In terms of speed, my packraft was easily able to outpace the big rafts (no surprise), but I was easily outpaced by inflatable kayaks and the hardshell kayak (a playboat). I was certainly able to keep up with the duckies, but had to put out a lot more effort. You definitely sacrifice speed with the mobility you get in a craft like this.

Now, for the not so great. I got very wet, all the time. The spradeck and sprayskirt (my sprayskirt is a prototype of the new sprayskirt they are currently shipping out, so your mileage may vary), are practically useless. Water will pool on the deck/skirt and drip quickly into the boat, assuming the skirt hasn’t imploded already (which happened a lot). The spraydeck actually soaks up water and becomes stretchy as it gets wet, which compromises its otherwise taught shape and allows it to pool a lot of water. The water absorbency also tends to make the sprayskirt increasingly difficult to get on, as the combing becomes more and more loose throughout the day. I’ll talk to the manufacturers about this, and I’m very confident that they will help me out, but I’m pretty sure the spraydeck on my boat is slated for removal or heavy modification (maybe thin plastic cross-bars or something to help it maintain its shape when wet). I did the latter 4 days of the trip with no sprayskirt and didn’t find it too troublesome to just stop after rapids and bail the boat. However, bailing (involving getting out of the boat, usually) would be very difficult through sustained whitewater.

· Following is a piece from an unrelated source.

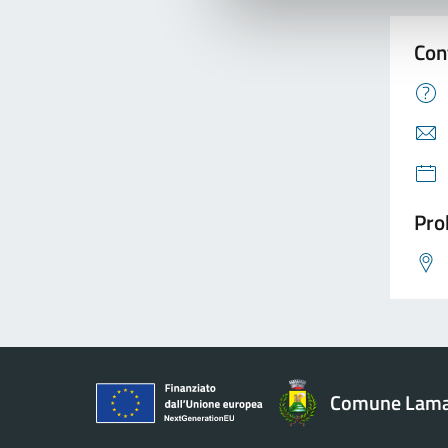
Con
Pro
Comune Lam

All in all, for the price, I am very happy with my purchase, and had a great trip. The only modification I will be making is to the spraydeck and skirt. I would also like to note that the folks at Kokopelli gave me a prototype skirt as I was headed to Utah, and are willing to get me a seat for this boat. They are nothing but kind and helpful, and I highly recommend the company. I will try to post a third review when I get the new seat and modify the spraydeck/skirt situation a bit more.

I took my kokopelli out for a spin and loved it!

Looks like people are very happy with Kokopelli packrafts. I found a 2015 Nirvana without spray deck, new for 600$ and I am considering to buy it. I have a hard time letting go of the idea of owning an Alpacka, as they seem to be the best of the best and super popular (so a lot of resources for modifications, repairs, etc).

I have never had a packraft before and have very little river experience, but I am confident that I will progress quickly.

Is this model suitable for Class 2? Is it suitable for a beginner? I’m 5.8 and 180 pounds.

Do you guys think this is a good deal? Any other advice?

Thanks a lot!

Hi again,

In the meantime, things have changed a bit. I tried an Alpacka Yak (rented) and bough a used Kokopelli Renegade. The Renegade is for sure heavier, but also seems a better build, burly floor and I like the v-shape reinforced connection for the floor.

We’ll see what happens, see ya’ll at the RoundUp.